Bleeding and Hemostasis in Acute Renal Failure

Coagulation

Coagulation is divided into the intrinsic pathway , initiated by contact with negatively charged surfaces, and the extrinsic pathway , initiated by tissue factor (TF).

The coagulation cascade is started by blood vessel disruption and the exposure of subendothelial cells to circulating factors. Subendothelial cells expose TF, which binds factor VII, promoting its proteolysis and leading to the formation of TF–factor VIIa complex. This complex in turn may activate factor IX and factor X.

Factor Xa activates factor V to factor Va, leading to the formation of the factor Xa–factor Va complex, which is capable of converting prothrombin (factor II) to thrombin. Factor IXa binds factor VIIIa, which further promotes the activation of factor X. Thrombin then may activate factors VIII, V, and XI and separate factor VIII from VWF, thus enhancing prothrombinase activity. Once formed, thrombin cleaves the fibrinogen molecule to create fibrin monomers that are cross-linked to form polymers through the action of thrombin-activated factor XIIIa.

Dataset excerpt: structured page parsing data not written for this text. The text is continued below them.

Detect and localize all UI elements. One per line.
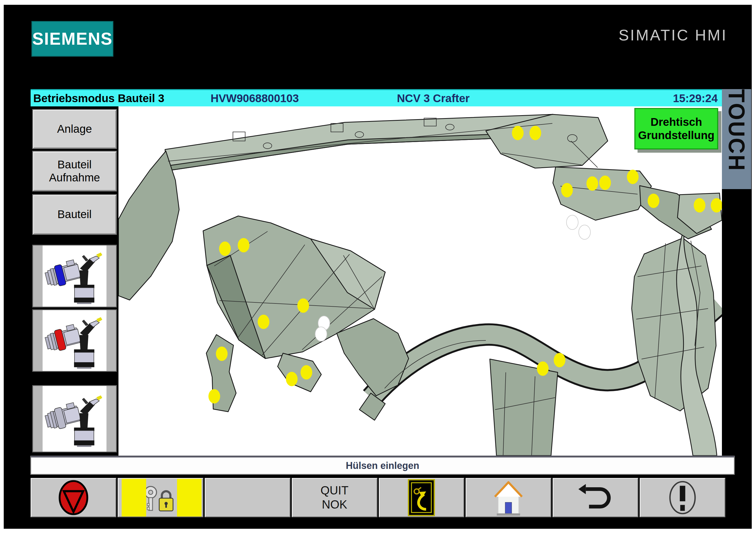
drehtisch-grundstellung-button[interactable]: Drehtisch Grundstellung — [634, 108, 718, 149]
device-bezel: SIEMENS SIMATIC HMI Betriebsmodus Bautei… — [4, 5, 752, 529]
clock: 15:29:24 — [673, 90, 718, 106]
frame-cad-drawing — [119, 106, 722, 456]
position-marker-white — [566, 215, 578, 230]
position-marker-white — [315, 327, 327, 341]
tool-image-red-ring[interactable] — [32, 309, 117, 372]
sidebar-button-anlage[interactable]: Anlage — [32, 109, 117, 149]
position-marker-white — [579, 225, 590, 240]
drehtisch-label-line2: Grundstellung — [638, 129, 715, 142]
back-button[interactable] — [553, 478, 638, 517]
home-button[interactable] — [466, 478, 551, 517]
rivet-tool-icon — [44, 312, 105, 369]
tool-image-blue-ring[interactable] — [32, 245, 117, 307]
touch-strip: TOUCH — [722, 89, 751, 189]
position-marker-yellow — [561, 183, 573, 197]
quit-label-line2: NOK — [320, 497, 348, 512]
reset-arrow-icon — [407, 479, 436, 516]
reset-button[interactable] — [379, 478, 465, 517]
rivet-tool-icon — [44, 391, 105, 447]
stop-button[interactable] — [31, 478, 116, 517]
message-text: Hülsen einlegen — [346, 460, 419, 471]
position-marker-yellow — [554, 353, 565, 367]
yellow-stripe-right — [177, 479, 202, 517]
quit-label-line1: QUIT — [320, 484, 348, 497]
position-marker-yellow — [512, 126, 524, 140]
tool-image-plain[interactable] — [32, 385, 117, 452]
position-marker-yellow — [627, 170, 638, 184]
spare-button[interactable] — [205, 478, 290, 517]
position-marker-yellow — [599, 176, 611, 190]
home-icon — [491, 479, 526, 516]
sidebar: Anlage Bauteil Aufnahme Bauteil — [31, 106, 119, 456]
position-marker-yellow — [238, 238, 250, 252]
rivet-tool-icon — [44, 248, 105, 305]
position-marker-yellow — [297, 298, 309, 313]
quit-nok-button[interactable]: QUIT NOK — [292, 478, 377, 517]
position-marker-yellow — [301, 365, 312, 380]
part-number-label: HVW9068800103 — [210, 90, 299, 106]
component-diagram — [119, 106, 722, 456]
position-marker-yellow — [208, 389, 220, 403]
position-marker-yellow — [694, 198, 705, 213]
position-marker-yellow — [711, 198, 722, 213]
title-bar: Betriebsmodus Bauteil 3 HVW9068800103 NC… — [31, 89, 722, 106]
siemens-logo: SIEMENS — [31, 21, 113, 57]
position-marker-yellow — [648, 194, 660, 208]
back-arrow-icon — [576, 480, 615, 515]
position-marker-yellow — [216, 346, 228, 361]
position-marker-yellow — [258, 315, 269, 329]
position-marker-yellow — [286, 372, 298, 386]
operating-mode-label: Betriebsmodus Bauteil 3 — [33, 90, 164, 106]
message-bar: Hülsen einlegen — [30, 456, 735, 475]
exclamation-icon — [666, 479, 698, 516]
bottom-toolbar: QUIT NOK — [31, 478, 725, 517]
key-lock-button[interactable] — [118, 478, 203, 517]
alarm-button[interactable] — [640, 478, 725, 517]
yellow-stripe-left — [122, 479, 146, 517]
sidebar-button-bauteil[interactable]: Bauteil — [32, 194, 117, 235]
project-label: NCV 3 Crafter — [397, 90, 470, 106]
position-marker-yellow — [219, 241, 231, 256]
simatic-hmi-label: SIMATIC HMI — [612, 26, 727, 45]
stop-icon — [56, 479, 91, 516]
position-marker-yellow — [586, 176, 598, 191]
sidebar-button-bauteil-aufnahme[interactable]: Bauteil Aufnahme — [32, 151, 117, 191]
position-marker-yellow — [537, 362, 549, 376]
key-lock-icon — [141, 482, 180, 514]
position-marker-yellow — [529, 126, 541, 140]
drehtisch-label-line1: Drehtisch — [651, 115, 702, 129]
touch-label: TOUCH — [723, 89, 750, 171]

In recent years the factor XI-factor XII intrinsic pathway, which classically was thought of as a simple amplification loop for the coagulation cascade initiated by the TF, has been reevaluated: new evidence suggests that this pathway is triggered in parallel with the extrinsic pathway through different stimuli, which include collagen and polyphosphates.

There are several anticoagulatory mechanisms for tightly controlling the coagulation cascade. These systems can be divided roughly into two categories: circulating protease inhibitors (e.g., antithrombin and tissue factor pathway inhibitor), which act as inhibitors of coagulation factors by binding to their active sites, and the enzymatic protein C/protein S pathway.

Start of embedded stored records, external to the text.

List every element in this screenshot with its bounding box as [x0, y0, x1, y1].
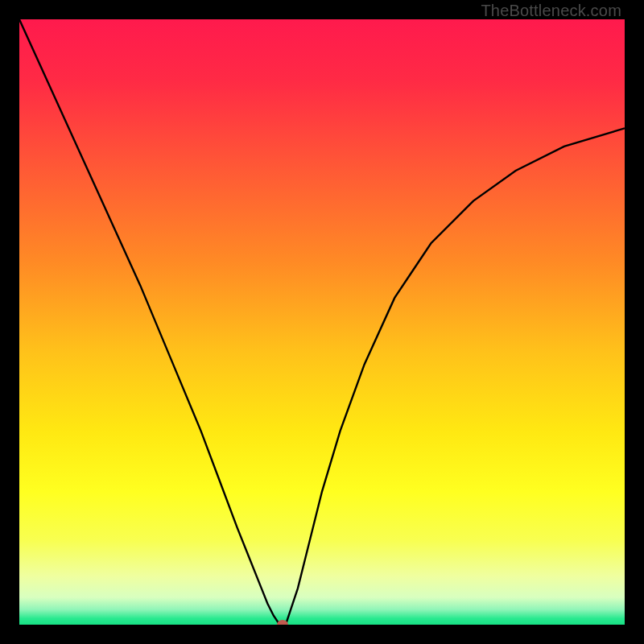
watermark-text: TheBottleneck.com [481, 2, 621, 20]
optimum-marker [277, 620, 288, 625]
plot-area [19, 19, 625, 625]
chart-outer-frame: TheBottleneck.com [0, 0, 644, 644]
bottleneck-curve [19, 19, 625, 625]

Antithrombin (AT) is one of the most important circulating inhibitors of thrombin formation, which exerts its function through the inhibition of factors IXa, Xa and IIa. The ability of AT to inhibit its targets is accelerated greatly by heparin and heparin-like glycosaminoglycans present on the endothelial cell surface.

Tissue factor pathway inhibitor (TFPI) is another protease inhibitor that is located either in platelets, on the microvascular endothelium, or in a circulating form associated with lipoproteins. TFPI exerts its anticoagulation function by inhibiting factor Xa and the transient TF/FVIIa/FXa complex.

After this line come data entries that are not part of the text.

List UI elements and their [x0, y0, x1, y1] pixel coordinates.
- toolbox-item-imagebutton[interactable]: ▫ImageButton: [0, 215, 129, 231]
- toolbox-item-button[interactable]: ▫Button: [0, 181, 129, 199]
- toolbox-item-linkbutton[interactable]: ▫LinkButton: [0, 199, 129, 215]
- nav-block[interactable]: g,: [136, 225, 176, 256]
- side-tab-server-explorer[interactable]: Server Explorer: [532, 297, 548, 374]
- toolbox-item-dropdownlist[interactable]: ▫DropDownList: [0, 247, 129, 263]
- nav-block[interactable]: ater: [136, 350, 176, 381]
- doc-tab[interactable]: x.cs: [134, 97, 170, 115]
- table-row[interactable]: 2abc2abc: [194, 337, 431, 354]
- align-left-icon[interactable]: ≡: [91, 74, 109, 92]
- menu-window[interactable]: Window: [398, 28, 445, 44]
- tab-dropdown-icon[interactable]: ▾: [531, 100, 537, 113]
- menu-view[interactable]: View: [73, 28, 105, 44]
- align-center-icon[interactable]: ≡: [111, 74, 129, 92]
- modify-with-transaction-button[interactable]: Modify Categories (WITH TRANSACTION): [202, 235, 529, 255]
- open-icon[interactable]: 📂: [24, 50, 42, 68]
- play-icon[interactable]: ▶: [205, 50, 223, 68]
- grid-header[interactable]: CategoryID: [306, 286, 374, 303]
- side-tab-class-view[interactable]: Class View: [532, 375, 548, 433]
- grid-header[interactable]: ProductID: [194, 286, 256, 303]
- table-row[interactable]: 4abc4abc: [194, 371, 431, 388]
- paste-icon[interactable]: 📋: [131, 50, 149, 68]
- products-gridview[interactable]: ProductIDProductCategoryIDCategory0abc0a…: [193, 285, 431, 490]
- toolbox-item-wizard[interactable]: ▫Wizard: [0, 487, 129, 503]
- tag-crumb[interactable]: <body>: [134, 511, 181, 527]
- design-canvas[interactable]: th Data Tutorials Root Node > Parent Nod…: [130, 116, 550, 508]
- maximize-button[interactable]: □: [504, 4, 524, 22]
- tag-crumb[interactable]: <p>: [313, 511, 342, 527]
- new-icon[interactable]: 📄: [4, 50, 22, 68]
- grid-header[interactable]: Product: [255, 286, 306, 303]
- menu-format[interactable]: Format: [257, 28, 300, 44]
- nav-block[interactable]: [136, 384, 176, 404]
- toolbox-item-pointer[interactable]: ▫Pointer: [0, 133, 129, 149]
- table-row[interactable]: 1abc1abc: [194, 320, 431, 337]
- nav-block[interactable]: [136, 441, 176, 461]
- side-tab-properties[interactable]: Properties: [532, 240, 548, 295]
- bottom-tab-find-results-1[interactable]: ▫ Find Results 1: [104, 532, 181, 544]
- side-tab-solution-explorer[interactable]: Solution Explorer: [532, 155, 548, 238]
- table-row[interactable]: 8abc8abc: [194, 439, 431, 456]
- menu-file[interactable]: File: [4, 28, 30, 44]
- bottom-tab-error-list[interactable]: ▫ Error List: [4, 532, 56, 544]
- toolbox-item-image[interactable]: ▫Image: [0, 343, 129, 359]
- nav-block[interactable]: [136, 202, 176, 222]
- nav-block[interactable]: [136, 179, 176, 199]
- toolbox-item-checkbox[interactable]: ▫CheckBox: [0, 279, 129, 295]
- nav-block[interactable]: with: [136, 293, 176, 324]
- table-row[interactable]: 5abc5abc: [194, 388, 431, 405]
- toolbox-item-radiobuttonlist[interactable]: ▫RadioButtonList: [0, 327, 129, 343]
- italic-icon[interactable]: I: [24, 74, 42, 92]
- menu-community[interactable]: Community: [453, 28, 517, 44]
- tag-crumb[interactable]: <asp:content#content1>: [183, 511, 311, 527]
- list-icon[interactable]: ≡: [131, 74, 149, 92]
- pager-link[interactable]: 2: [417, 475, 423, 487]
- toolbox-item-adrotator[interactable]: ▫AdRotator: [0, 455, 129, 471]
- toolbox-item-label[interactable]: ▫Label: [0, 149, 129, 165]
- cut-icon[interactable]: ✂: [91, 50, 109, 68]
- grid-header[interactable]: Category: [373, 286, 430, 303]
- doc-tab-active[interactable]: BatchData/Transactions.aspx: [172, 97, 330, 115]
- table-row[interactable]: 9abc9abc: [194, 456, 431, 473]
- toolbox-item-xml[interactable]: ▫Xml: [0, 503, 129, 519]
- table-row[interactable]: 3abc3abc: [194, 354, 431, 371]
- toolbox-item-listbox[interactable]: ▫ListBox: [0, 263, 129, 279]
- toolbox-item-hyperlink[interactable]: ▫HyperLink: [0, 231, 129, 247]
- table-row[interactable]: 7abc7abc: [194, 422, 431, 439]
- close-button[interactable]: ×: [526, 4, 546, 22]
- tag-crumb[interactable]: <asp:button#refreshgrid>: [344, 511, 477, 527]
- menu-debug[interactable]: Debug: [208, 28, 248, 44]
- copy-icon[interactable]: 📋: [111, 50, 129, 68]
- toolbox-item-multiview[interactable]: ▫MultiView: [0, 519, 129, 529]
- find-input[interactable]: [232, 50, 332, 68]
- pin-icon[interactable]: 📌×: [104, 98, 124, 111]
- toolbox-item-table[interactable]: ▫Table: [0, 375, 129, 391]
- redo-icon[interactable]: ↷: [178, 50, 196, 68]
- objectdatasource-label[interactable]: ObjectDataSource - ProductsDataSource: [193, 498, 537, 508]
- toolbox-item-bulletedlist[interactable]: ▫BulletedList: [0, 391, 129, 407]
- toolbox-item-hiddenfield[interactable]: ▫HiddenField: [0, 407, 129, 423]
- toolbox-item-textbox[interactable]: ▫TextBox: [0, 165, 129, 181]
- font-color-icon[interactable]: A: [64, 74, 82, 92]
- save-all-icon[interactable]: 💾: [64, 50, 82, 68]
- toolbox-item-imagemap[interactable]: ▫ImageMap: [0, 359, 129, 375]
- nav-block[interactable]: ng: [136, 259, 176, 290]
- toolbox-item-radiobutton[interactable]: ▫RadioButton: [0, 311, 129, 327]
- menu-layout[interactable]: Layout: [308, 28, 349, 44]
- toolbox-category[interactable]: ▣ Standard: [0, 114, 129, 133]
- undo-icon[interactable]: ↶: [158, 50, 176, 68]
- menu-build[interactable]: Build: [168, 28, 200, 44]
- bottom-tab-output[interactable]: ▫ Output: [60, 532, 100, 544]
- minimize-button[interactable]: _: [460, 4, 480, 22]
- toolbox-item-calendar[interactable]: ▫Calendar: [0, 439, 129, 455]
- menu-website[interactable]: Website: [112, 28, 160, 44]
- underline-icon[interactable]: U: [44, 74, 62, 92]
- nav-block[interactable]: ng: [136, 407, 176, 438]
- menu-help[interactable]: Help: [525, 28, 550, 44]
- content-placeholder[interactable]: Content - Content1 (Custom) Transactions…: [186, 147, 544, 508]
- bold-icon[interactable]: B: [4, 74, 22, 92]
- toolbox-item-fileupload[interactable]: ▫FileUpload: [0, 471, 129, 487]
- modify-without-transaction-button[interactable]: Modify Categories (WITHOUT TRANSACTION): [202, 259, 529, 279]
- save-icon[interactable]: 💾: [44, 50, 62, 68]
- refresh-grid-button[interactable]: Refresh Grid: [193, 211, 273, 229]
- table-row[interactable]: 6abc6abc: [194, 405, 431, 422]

Thrombin is also inhibited by thrombomodulin, a thrombin receptor expressed by endothelial cells. Thrombin-bound thrombomodulin together with the endothelial protein C receptor (EPCR) activates protein C. Activated protein C is then complexed with its cofactor protein S, which in turn proteolytically inactivates factor Va and factor VIIIa, thus preventing the activation of factor X and II. The protein C/protein S pathway is necessary to prevent clot formation on healthy endothelial cells that present thrombomodulin.

Fibrinolysis

Fibrinolysis is a regulated mechanism that aims to remove blood clots during wound healing and prevent coagulation in intact vascular beds. The activation of fibrinolysis is achieved by converting plasminogen to plasmin through the action of either tissue plasminogen activator (tPA), which is released by activated endothelial cells, or urokinase plasminogen activator (uPA), which is produced mainly by macrophages and monocytes. Once produced, plasmin cleaves factor V, factor VIII, fibrinogen, and the GPIb-V-IX on platelets. Finally, fibrin and fibrinogen degradation products (FDPs) interfere with fibrin formation and impair platelet function through α _IIb β ₃ complex occupancy.

Fibrinolysis is controlled primarily by three serine protease inhibitors, plasminogen activator inhibitors 1 and 2 (PAI-1 and PAI-2) and α2-antiplasmin (A2AP). Other inhibitors include α2-macroglobulin, C1-esterase inhibitor, thrombin-activated fibrinolysis inhibitor (TAFI), and members of the contact pathway of the coagulation cascade.